Так оно и оказалось, мы играли с ней в догонялки. Горизонт вспыхнул, когда наш автобус только въезжал в распахнутые гермоворота Объекта. Когда последний транспорт влетел в убежище, земля содрогнулась и мир сошел с ума… Одна женщина все время кричала «мир сошел с ума, мир сошел с ума». Наверное, она сошла с ума вместе с ним, никто не мог ее успокоить. А может, никто и не успокаивал, все смотрели, как медленно сдвигаются навстречу друг другу створки гермоворот, закрывая от нас горящее небо…
Когда мы остались в темноте… не совсем в темноте, над головой без конца мерцали красные лампы, они очень сильно давили на глаза, у меня слезились глаза и страшно болели – не от страха или отчаяния, тогда я ничего не понимала – только от монотонного, выжигающего сетчатку мерцания красных ламп. Но в сравнении с тем, как пылало небо, мы остались в кромешной, адской темноте…

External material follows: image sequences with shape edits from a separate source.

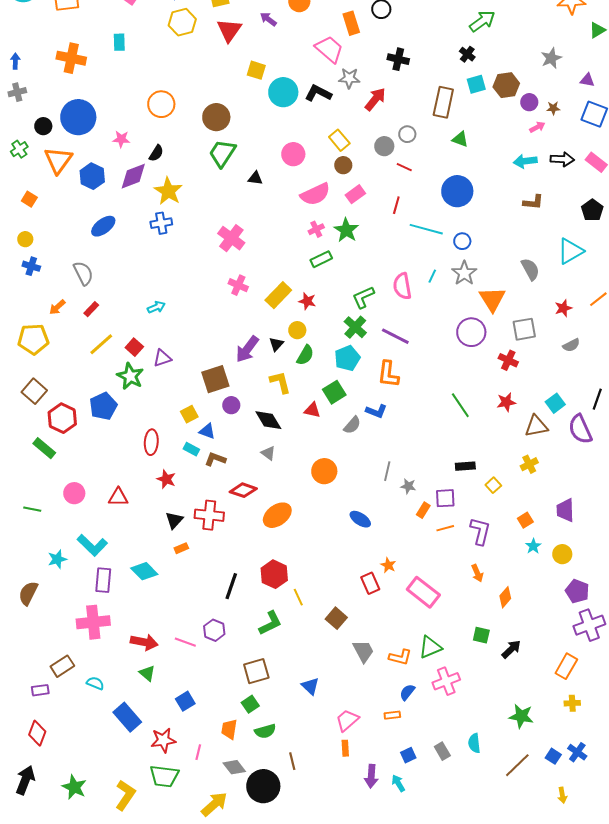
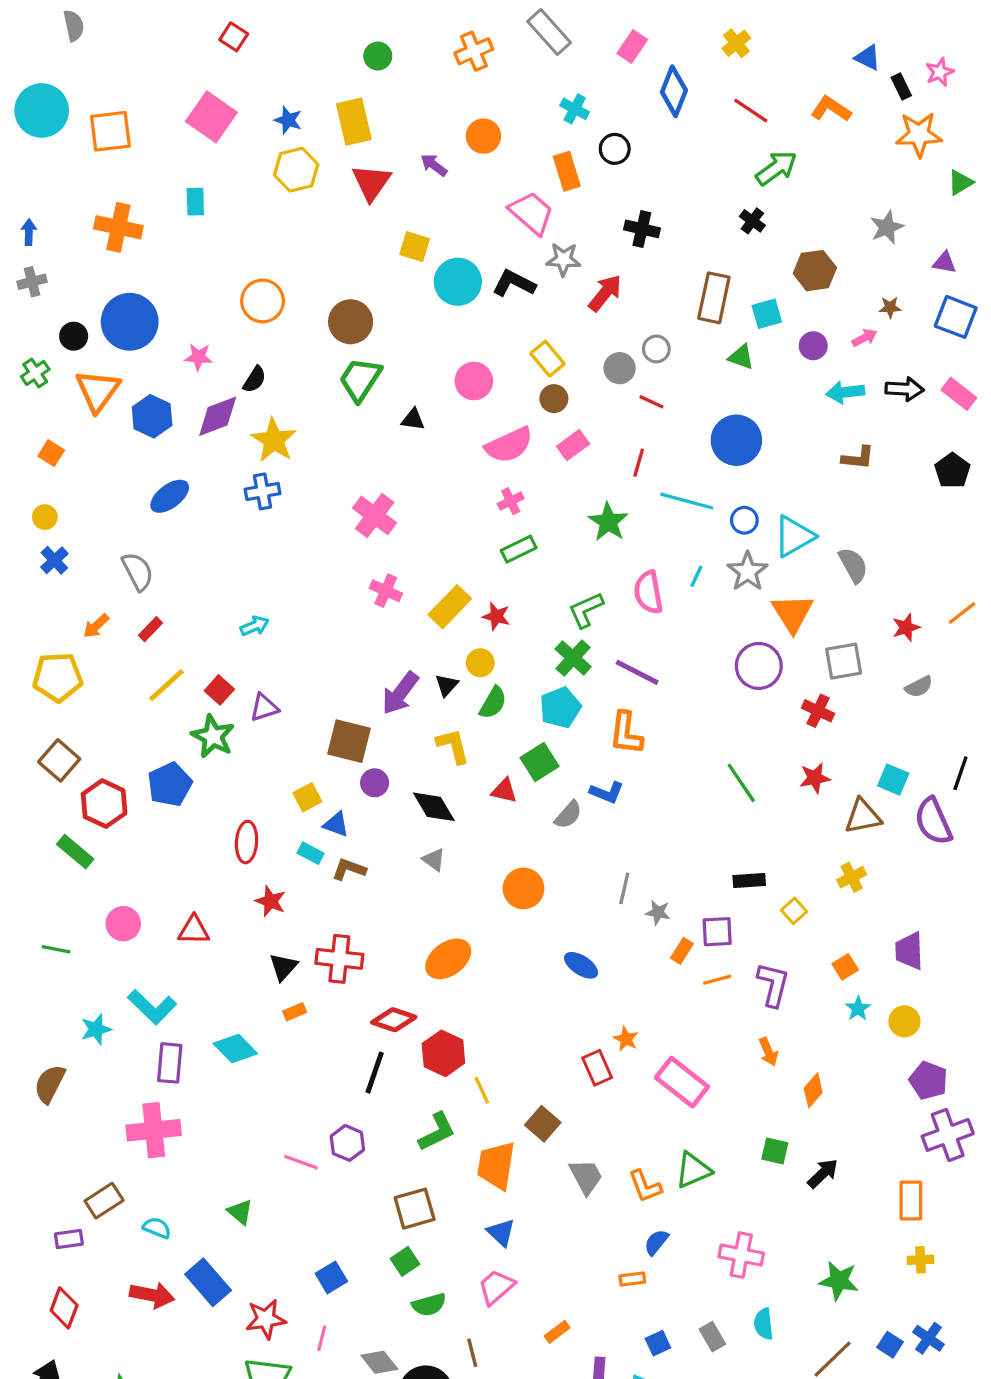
cyan square: (476, 84) -> (767, 314), moved
purple circle: (529, 102) -> (813, 346), moved
green star: (346, 230) -> (608, 522), moved
cyan triangle: (570, 251) -> (794, 536), moved
blue cross: (31, 266) -> (54, 560), turned 30
brown square: (215, 379) -> (349, 741), turned 32
cyan square: (555, 403) -> (893, 780), turned -30
red diamond: (243, 490) -> (394, 1020), moved
red arrow: (144, 642) -> (152, 1295), moved
orange L-shape: (400, 657) -> (645, 1186), turned 55
orange rectangle: (566, 666) -> (911, 1201), turned -30
pink cross: (446, 681) -> (741, 1255), moved, turned 32
blue square: (185, 701) -> (331, 1277), moved
pink trapezoid: (347, 720) -> (496, 1287), moved
orange trapezoid: (229, 729) -> (496, 1165), moved, size x1.5
orange rectangle: (345, 748) -> (557, 1332), turned 56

Потом… потом земля ушла из-под ног и откуда-то извне пришел гул, сначала негромкий, он все время нарастал! Люди падали на бетонный пол, который беспрестанно дрожал, будто бился в конвульсиях, закрывали уши руками, орали, пытаясь заглушить этот гул. Мне показалось, что я оглохла, но все равно продолжаю слышать его…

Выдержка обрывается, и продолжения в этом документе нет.